For instance, I absolutely love going to Chili’s. The service is impeccable, the atmosphere is lively, the food is to die for, and they have excellent deals at the New Jersey location that I travel to on Sunday’s (because God knows why there is not a Chili’s in Manhattan). How would I write about my experience at Chili’s in a way that caters to both people who have and haven’t eaten there (God knows why there are people who exist who haven’t gone to Chili’s)? Ideally, I would want the Chili’s-attendees to read my piece and exclaim, hell yes, that’s exactly how I feel when I go. At the same time, I want to help people who haven’t eaten there understand what it could be like. You have to be able to evoke both imagination (for the non-Chili’s eaters) and truth (for the Chili’s eaters). In order to do that, you must be very in tune with your environment and emotional responses, both positive and negative. Plath is such a heart-wrenching writer because she speaks with the clarity of one who has suffered the pain. I believe that she can speak truth to those who have experienced depression while simultaneously painting a vivid picture for those who have not.

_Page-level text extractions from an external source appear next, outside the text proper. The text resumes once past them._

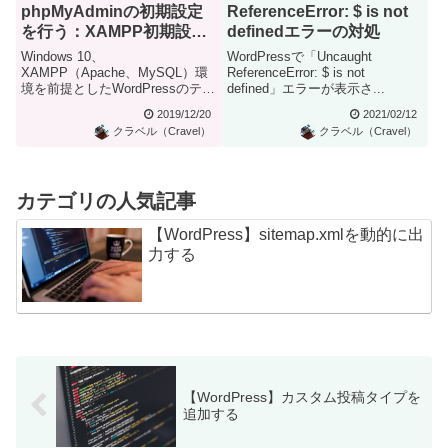
phpMyAdminの初期設定
ReferenceError: $ is not
を行う：XAMPP初期設定
definedエラーの対処
(3/4)
Windows 10、
WordPressで「Uncaught
XAMPP（Apache、MySQL）環
ReferenceError: $ is not
境を前提としたWordPressのテス
defined」エラーが表示さ...
トサイト構築を進めて...
2019/12/20
2021/02/12
クラベル（Cravel）
クラベル（Cravel）
カテゴリの人気記事
【WordPress】sitemap.xmlを動的に出
力する
【WordPress】カスタム投稿タイプを
追加する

Some of you might be wondering about the book’s title. Her first verbatim usage is towards the end of the novel, when she characterizes herself as “sitting under the same glass bell jar, stewing in [her] own sour air” (Plath, 185). I love when books inconspicuously squeeze their title into the story. I felt like a giddy Peter Griffin in the “420” episode of Family Guy when the policeman busts in declaring, “I don’t appreciate drug addicts in my town! I’m a Family Guy” (“420”*). The bell jar Plath resided in left her rotting behind an acerbic, distorted lens with which to view the world. When she is set to leave the mental facility, she explains that now “the bell jar hung, suspended, a few feet above [her] head. [She] was open to the circulating air” (Plath, 215). Herein lays my only problem with the novel. Now, I don’t buy into the romanticization of suicide à la Romeo and Juliet. But this woman went through a horrific, disturbing loss of the capacity to enjoy or even tolerate her life…and she somehow managed to give it all a tone of beauty by depicting her descent into madness so poetically. She does not do her ascent the same justice. While she made it clear that the bell jar hung above her precariously, I was never truly convinced that it even came off of her in the first place. By no means does this undermine the entirety of the novel, but it unfortunately does make the ending fall a little flat for me. I can only speculate that this was a reflection of Plath’s own misgivings in facing life again outside of the institution and that she did not yet know how to describe her feelings outside of the bell jar. Because of this, I give the novel 4 out of 5 camel humps. I hoped the book would never end because I wanted her to continue brilliantly describing her struggles. But when it did come to a close I was not persuaded that those struggles were diminishing, and I was left with a question mark that hung as negatively over my head as the bell jar allegedly hung over hers.
*Plath, Sylvia. The Bell Jar. New York: HarperCollins Publishers, 1971. Print.
*“420” Family Guy. Fox. WXIA, Atlanta. 19 April 2009. Television.